Sometimes you’re relaxing on your couch, checking your email and seeing what’s shaking online, and you look out through your open blinds, out your window, into your complex on a nice warm day, and you see . . . turkeys.
Let me rewind a little and explain, for while many may be shocked by such a sight of these unusual and rarely seen creatures, I for one am not. For over a year now — pretty much since I moved into my current residence — from time to time I have paid witness to these strange-looking animals. Most often they are found in the nearby Maidu Park, which has large amounts of inaccessible land teeming with wildlife and turkeys. Except these turkeys consider themselves royalty of this terrain, their kingdom, and freely walk wherever they please. I have even spotted them on a center divide of a busy thoroughfare. How they manage to get across the road without being hit by a car, who knows. But then they are royalty, so perhaps all who cross their paths stop and allow them to pass without question. Or maybe they use those small wings and fly a little (see below for further proof). Earlier this week when I left for work I found these two rapscallions along with a veritable hoard of smaller turkeys, likely offspring. It was quite the party traveling into the apartment complex.
So when I gazed upon a pair of unusual turkey heads peaking in my window, I wasn’t too thrown off guard. Naturally I had to investigate.
But I wasn’t the only one who decided that these turkeys needed further scrutiny. Once the door was open, Lily was out checking up on them, for there is nothing that occurs within the environs of my apartment that is not first vetted and then approved (rarely) or denied (most cases) by this most critical of cats. While she tolerates humans — for their petting — and thinks little of noisy dogs, and hates any other feline she sees, looking to end it; on this day she decided to abide by these fowl, encroaching upon them without eliciting much of a reaction, as well as showing an impressive level of indifference herself.

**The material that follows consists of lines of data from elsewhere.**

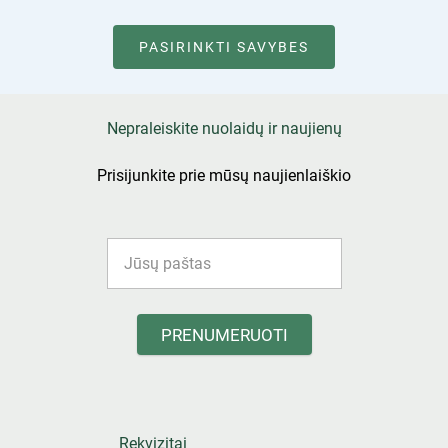
PASIRINKTI SAVYBES
Nepraleiskite nuolaidų ir naujienų
Prisijunkite prie mūsų naujienlaiškio
PRENUMERUOTI
Rekvizitai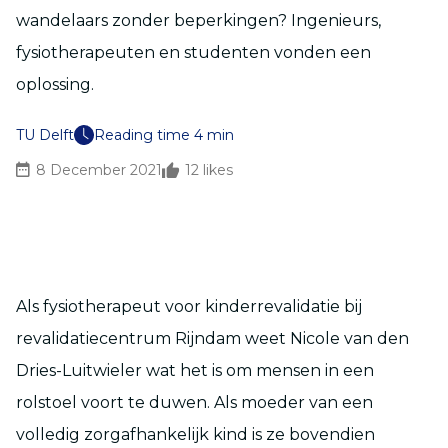
wandelaars zonder beperkingen? Ingenieurs,
fysiotherapeuten en studenten vonden een
oplossing.
TU Delft
Reading time 4 min
8 December 2021
12
likes
Als fysiotherapeut voor kinderrevalidatie bij
revalidatiecentrum Rijndam weet Nicole van den
Dries-Luitwieler wat het is om mensen in een
rolstoel voort te duwen. Als moeder van een
volledig zorgafhankelijk kind is ze bovendien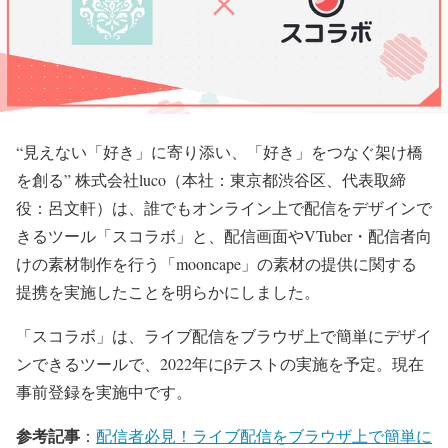
“見えない「好き」に寄り添い、「好き」をつなぐ架け橋
を創る” 株式会社luco（本社：東京都渋谷区、代表取締
役：呂文軒）は、誰でもオンライン上で配信をデザインで
きるツール「スコラボ」と、配信画面やVTuber・配信者向
けの素材制作を行う「mooncape」の素材の提供に関する
提携を実施したことを明らかにしました。
「スコラボ」は、ライブ配信をブラウザ上で簡単にデザイ
ンできるツールで、2022年にβテストの実施を予定。現在
事前登録を実施中です。
参考記事
：
配信者必見！ライブ配信をブラウザ上で簡単に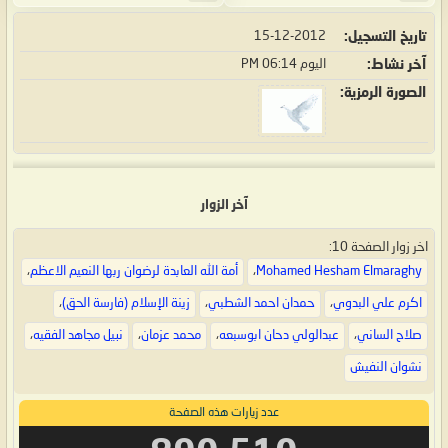
تاريخ التسجيل
15-12-2012
آخر نشاط
اليوم
06:14 PM
الصورة الرمزية
آخر الزوار
اخر زوار الصفحة 10:
Mohamed Hesham Elmaraghy
،
أمة الله العابدة لرضوان ربها النعيم الاعظم
،
اكرم علي البدوي
،
حمدان احمد الشطبي
،
زينة الإسلام (فارسة الحق)
،
صلاح الساني
،
عبدالولي دحان ابوسبعه
،
محمد عزمان
،
نبيل مجاهد الفقيه
،
نشوان النفيش
عدد زيارات هذه الصفحة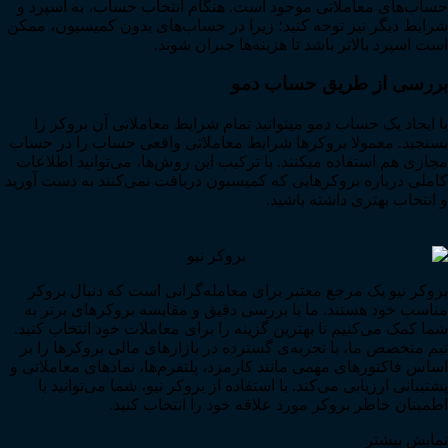
حساب‌های معاملاتی موجود است. هنگام انتخاب حساب، به اسپرد و
شرایط دیگر نیز توجه کنید؛ زیرا در حساب‌های بدون کمیسیون، ممکن
است اسپرد بالاتر باشد تا هزینه‌ها جبران شوند.
بررسی از طریق حساب دمو
با ایجاد یک حساب دمو میتوانید تمام شرایط معاملاتی آن بروکر را
بسنجید. معمولا بروکرها شرایط معاملاتی واقعی حساب را در حساب
مجازی هم استفاده میکنند. با ترکیب این روش‌ها، می‌توانید اطلاعات
کاملی درباره بروکرهایی که کمیسیون دریافت نمی‌کنند به دست آورید
و انتخاب بهتری داشته باشید.
بروکر نیو یک مرجع معتبر برای معامله‌گرانی است که دنبال بروکر
مناسب خود هستند. ما با بررسی دقیق و مقایسه بروکرهای برتر به
شما کمک می‌کنیم تا بهترین گزینه را برای معاملات خود انتخاب کنید.
تیم متخصص ما، با تجربه‌ی گسترده در بازارهای مالی بروکرها را بر
اساس فاکتورهای مهمی مانند کارمزد، پلتفرم‌ها، نمادهای معاملاتی و
پشتیبانی ارزیابی می‌کند. با استفاده از بروکر نیو، شما می‌توانید با
اطمینان خاطر بروکر مورد علاقه خود را انتخاب کنید.
نمایش بیشتر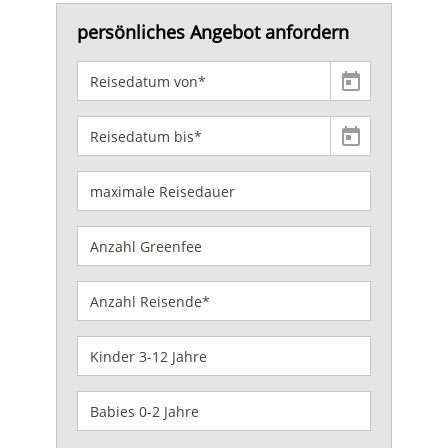
persönliches Angebot anfordern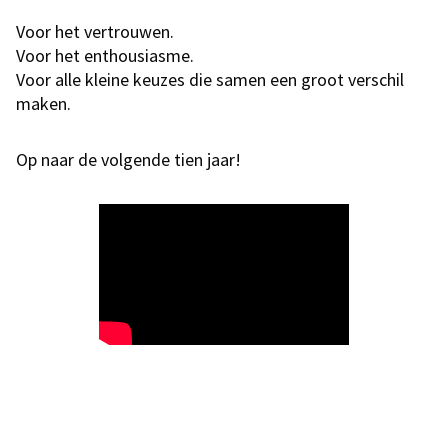
Voor het vertrouwen.
Voor het enthousiasme.
Voor alle kleine keuzes die samen een groot verschil
maken.
Op naar de volgende tien jaar!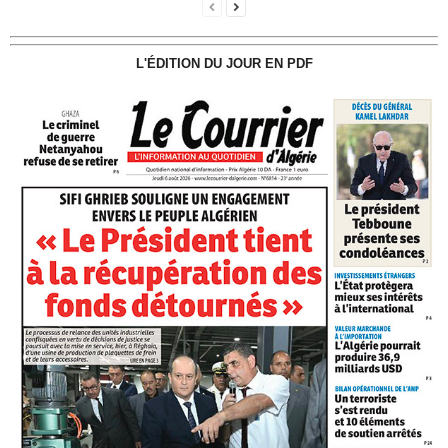
L'ÉDITION DU JOUR EN PDF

There was one tense moment when a face-off occurred, as it seemed Lily just wanted to hang out with these turkeys, but they soon turned tail and went on their merry way, much to the chagrin of my cat.
And later, as I left to go out, I saw a most unusual sight (after this earlier one): a turkey on the roof of a two-story apartment, balancing there, then noticing it had been spotted by yours truly, and I heard it’s hobbly scraggling down the other side of the roof, and then bursting sound of flapping wings, and the next moment it was safely ensconced high up in a redwood tree. For all I know, the strange bird is still there now.